Their proposal, “Modernizing Marriage,” based on a study of marriage statutes of all 50 states, was recently published in the University of Michigan Journal of Law Reform.
In their study, Mae Kuykendall and Adam Candeub found laws to be obsolete and antiquated, not reflecting the mobile needs of a technologically connected society.
The solution: States should revise their marriage statutes to make them accessible to those beyond their boundaries. And technological advances including video conferencing – such as Skype – would allow for this just as it has “transformed corporate deal closings,” they argue.
“Even though this sounds like a really novel proposal, it’s not: Law has always been something you can sell across jurisdictions,” Kuykendall said. “So we think people are just being literal in this assumption that you have to be physically present in a state to consume its marriage law.”
The researchers began working on their E-Marriage Project after California passed Proposal 8 in 2008, which in effect simply banned the word “marriage” for same-sex couples, but didn’t strip other rights, she said.
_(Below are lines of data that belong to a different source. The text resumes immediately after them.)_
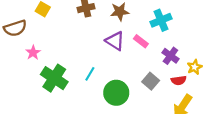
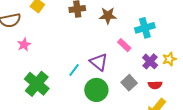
purple triangle: (115, 41) -> (99, 62), moved
yellow star: (195, 67) -> (169, 59), moved
green cross: (54, 78) -> (37, 84), moved

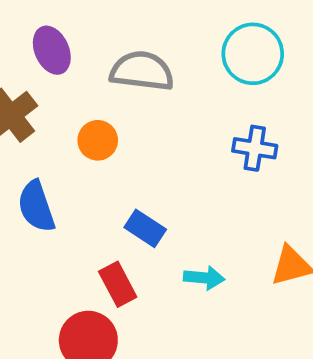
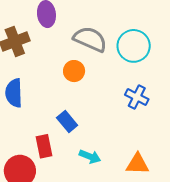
cyan circle: (253, 54) -> (134, 46), moved
orange circle: (98, 140) -> (74, 71), moved

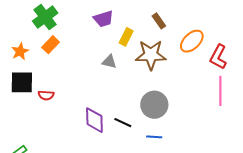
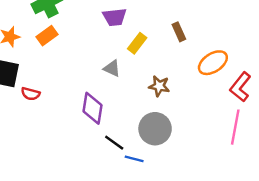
brown star: (151, 55) -> (159, 86), moved, size x0.6
purple diamond: (94, 120) -> (92, 108), moved
blue line: (154, 137) -> (134, 159), moved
States have always authorized and sanctioned marriage performed outside their borders, the researchers said. Case in point: proxy marriage, a wedding in which the bride or groom is represented by someone else (often used by military couples). But distance marriage is a much more cost-friendly alternative.
While all couples could benefit from e-marriage convenience, it’s especially beneficial for same-sex couples, Kuykendall and Candeub write. For example, Vermont is one of six states that authorize same-sex marriage. So a couple living in Louisiana could celebrate a wedding on their home soil, surrounded by family and friends, under Vermont law with a Vermont marriage license.
So what’s in it for states?
They could set their own parameters, thereby fostering competition. With options on the table, couples could choose the legal forms of marriage they like best. And the fees associated with such marriages could earn states much-needed revenue, Kuykendall said.
Vermont legislators have expressed some interest in the researchers’ proposal, but Kuykendall and Candeub urge legislatures from other states to start talking and to offer public hearings.
“Every time states liberalize, they get nervous. But we urge states to stop being nervous and modernize their marriage laws,” Kuykendall said. “Michigan could get publicity and money for being innovative about something other than trying to make a car that somebody will buy.”